I had made reference previously to Maggie Berg and Barbara Seeber's The Slow Professor, which appears to suggest that faculty work more deliberately and mindfully, to use a buzzword in a different context. At the recommendation of a colleague, I read the work. The subtitle is Challenging the Culture of Speed in the Academy, and the authors suggest that this culture of speed is an alien intrusion, introduced from elsewhere by the Babbitts who have hijacked the administration.

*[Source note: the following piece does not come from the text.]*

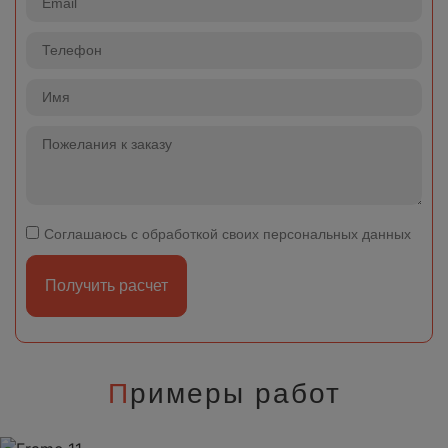
Соглашаюсь с обработкой своих персональных данных
Получить расчет
П
римеры работ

The book jacket opens, "If there is one sector of society that should be cultivating deep thought in itself and others, it is academia. Yet the corporatization of the contemporary university has sped up the clock, demanding increased speed and efficiency regardless of the consequences of for education and scholarship. The authors expand in their preface. "We have been influenced by the literature on the corporatization of higher education, empirical studies which document the harmful effects of stress and loneliness on physiological and psychological health, popular self-help discourse which emphasizes the importance of work-life balance, and, of course, the key texts of the Slow movement."
I'm tempted to let it all go with a suggestion that some literature students buy their advisor a train set. Yes, even -- especially -- if the advisors are female! The gender bending! The subversion of the dominant paradigm! Or to suggest that stressed or slow professors alike are underemployed compared to their forebears.
But let me devote Book Review No. 17, at least briefly, to explaining my choice of a title.
I'll break it down by chapter. First comes "Time Management and Timelessness." At page 17, the authors note, "Academic work is never done; while flexibility of hours is one of the privileges of our work; it can easily translate into working all the time or feeling that one should." Yes, when that idea is rattling around in your brain, best to sketch some ideas on paper or noodle around with Maple or run a regression, and one of the risks of becoming involved with an academic is precisely that those ideas take over way more disruptively than a hobby or a mistress ever can.
But that has always been the case. Canadian higher education policy (which plays a major part in Slow Professor's narrative) or corporatization or neo-liberalism are late to the game: there's Archimedes in the sand or Beethoven walking in the country or Einstein riding that light beam or you, dear colleague, awake late at night mulling the idea.
Next comes "Pedagogy and Pleasure." And yes, there is much to be dissatisfied about the intrusion of business software and information technology into teaching, which fits into the corporate hell model. Nowhere, though, does the chapter address the stresses faculty face when headquarters, whether out of a misplaced sense of social justice or out of an understandable desire for revenue, fills classes with disengaged and unprepared students, then tacks on a support bureaucracy to keep the Distressed Material around.
"Research and Understanding" opens with the epigraph, "Not everything that counts can be counted." The gripe, summarized in one sentence on page 54, is "The changes to academic labour have increased the expectations of what it means to be a productive scholar, while simultaneously increasing class sizes and expanding our job descriptions." Yes, and turning us into our own tech support. But there's Hermann Hesse's The Glass Bead Game, which might be a parody of the Prestige Quest, and it long predates Total Quality Management and all the other management fads.
I'd note, further, that the quest for public funding, or for sponsored research more generally, is unlikely to end well for universities that follow the market too slavishly. A few years ago, I didn't make myself popular with a dean for suggesting that I could do better consulting than seeking grants. The best he could do was note that summer money on grants counted toward retirement. Well, here I am retired relatively young. You do the math. And the opportunities in finance, in engineering, in biochemistry, in parts of physics have to be more remunerative than they are in energy economics. For that matter, why should talented people in the humanities grub for grants from MacArthur or the Canada Council or the national endowments, when they might be able to become the next Tom Clancy?
That brings us to the breakdown of "Collegiality and Community." In which, I suggest, there's still nothing new, as a quick reading of any of the academic novels will suggest (why, dear reader, are the psychos always in the English Department?)